Prominent Kazakh Expert Joins UN Scientific Panel to Examine Possible Impact of Nuclear War

ASTANA – Togzhan Kassenova, a prominent Kazakh expert and a senior fellow at the University at Albany, has joined a new 21-member United Nations scientific panel that will examine the physical effects and societal consequences of a nuclear war from immediate impact to decades-long implications.

Togzhan Kassenova. Photo credit: togzhankassenova.com

“The panel will study the possible impact of a nuclear war on everything from public health to ecosystems, agriculture, and global socioeconomic systems. The last cross-sectional United Nations study of this kind was undertaken almost four decades ago in 1988,” said the UN in a July 17 statement.

“The panelists are leaders in their fields, across a range of scientific disciplines, and come from all regions of the world. They will seek input from a wide range of stakeholders, from international and regional organizations to the International Committee of the Red Cross to civil society and affected communities,” it said.

The first meeting of the panel is expected in September, while a final report is expected to be presented at the UN General Assembly in 2027. The last time the UN undertook a study of this kind was almost four decades ago in 1988.

UN Secretary-General António Guterres selected the members of the commission based on their outstanding scientific achievements in their respective fields, ensuring impartiality as well as geographical and gender balance. The recommendations and expertise of relevant UN system bodies were also considered in forming the panel.

From 2011 to 2015, Togzhan Kassenova served as a member of the UN Secretary-General’s Advisory Board on Disarmament Matters. She is also engaged in both academic and educational work. In 2022, Kassenova published her book “Atomic Steppe: How Kazakhstan Gave Up the Bomb,” telling a story of how Kazakhstan navigated through multiple challenges after the collapse of the Soviet Union, emerging from being once a nuclear testing ground into an independent and nuclear-free global leader in denuclearization.

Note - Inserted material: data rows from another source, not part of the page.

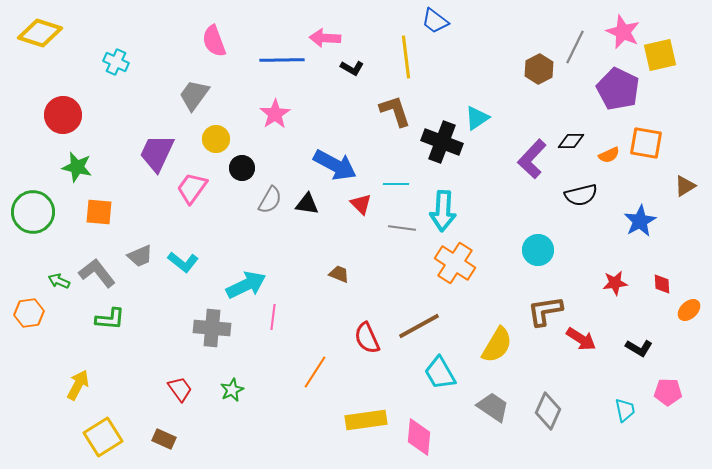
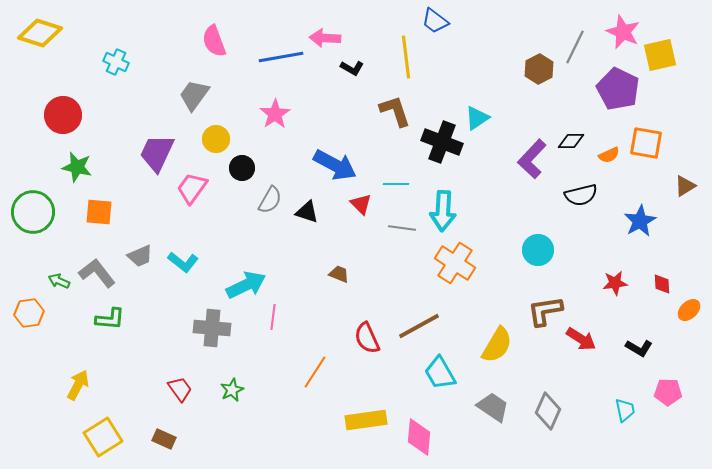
blue line at (282, 60): moved 1 px left, 3 px up; rotated 9 degrees counterclockwise
black triangle at (307, 204): moved 8 px down; rotated 10 degrees clockwise
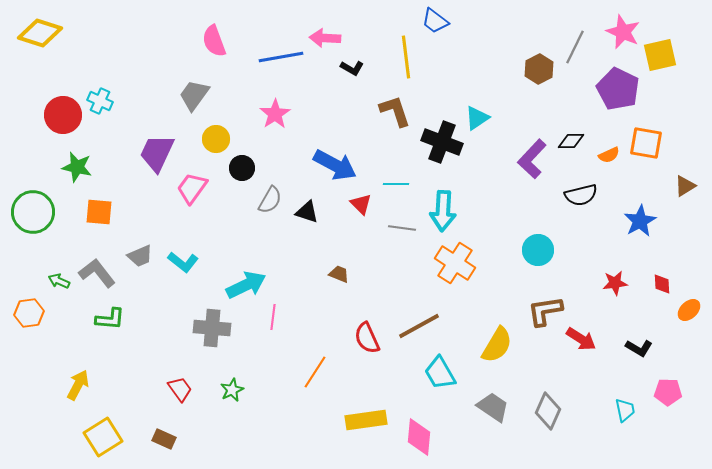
cyan cross at (116, 62): moved 16 px left, 39 px down
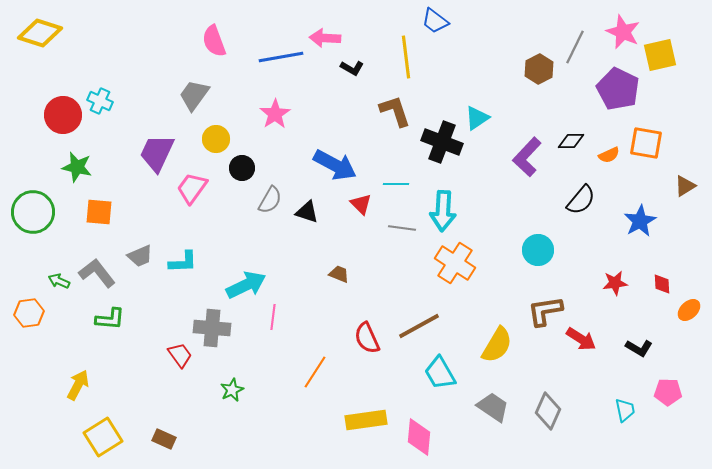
purple L-shape at (532, 159): moved 5 px left, 2 px up
black semicircle at (581, 195): moved 5 px down; rotated 36 degrees counterclockwise
cyan L-shape at (183, 262): rotated 40 degrees counterclockwise
red trapezoid at (180, 389): moved 34 px up
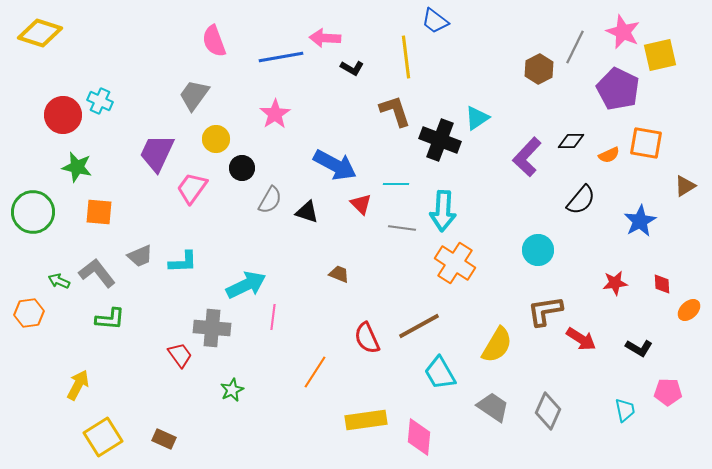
black cross at (442, 142): moved 2 px left, 2 px up
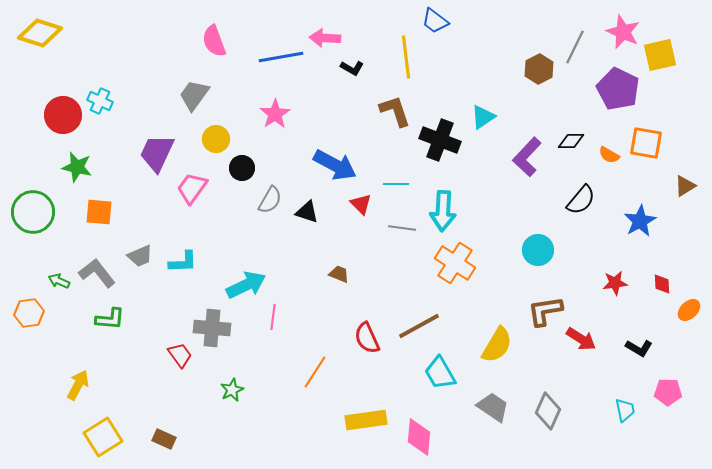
cyan triangle at (477, 118): moved 6 px right, 1 px up
orange semicircle at (609, 155): rotated 55 degrees clockwise
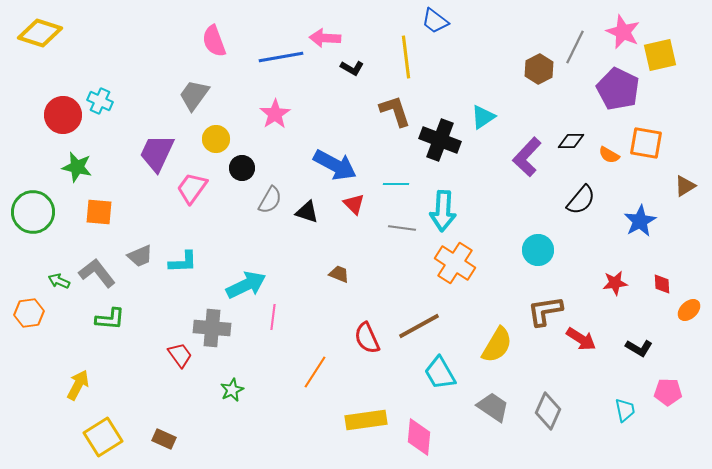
red triangle at (361, 204): moved 7 px left
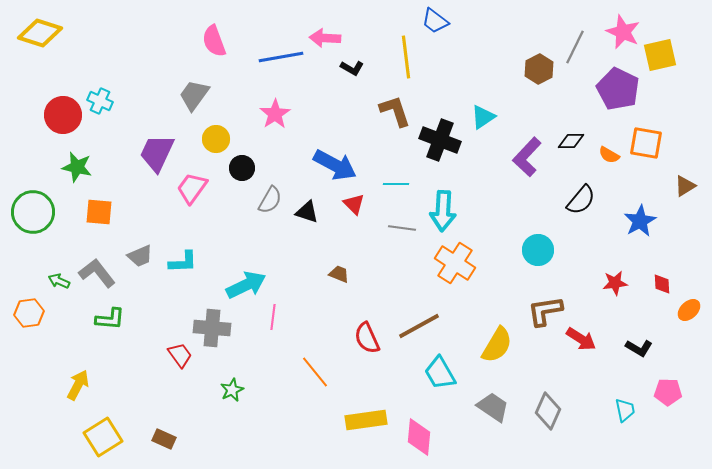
orange line at (315, 372): rotated 72 degrees counterclockwise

“As a Kazakh, I understood that nuclear history played an important part in Kazakhstan’s nation-building, but we, as a society, did not have a chance to reflect on it. Soviet nuclear tests at the Semipalatinsk Polygon left a lasting negative legacy and will continue to haunt the nation for a long time to come. But on the positive side, the public’s fight against nuclear tests and our country’s deliberate choice to be nuclear-free laid the foundation for what Kazakhstan became as a state – a society that reclaimed agency over its own land, a responsible member of the international community that gave up its nuclear inheritance,” Kassenova told in an interview with the Astana Times in 2022.

Kassenova holds a Ph.D. in Politics from the University of Leeds. She is also a Certified Anti-Money Laundering Specialist (CAMS) and serves as a nonresident fellow in the Nuclear Policy Program at the Washington-based Carnegie Endowment for International Peace.

This appointment highlights her high international standing in nuclear policy, disarmament, and the non-proliferation of weapons of mass destruction, as well as her longstanding commitment to nuclear justice. For Kazakhstan, this recognition reinforces the nation’s role as a moral and intellectual authority in nuclear non-proliferation. It strengthens its presence in scientific diplomacy, providing an opportunity to bring Central Asian perspectives into high-level UN policy recommendations.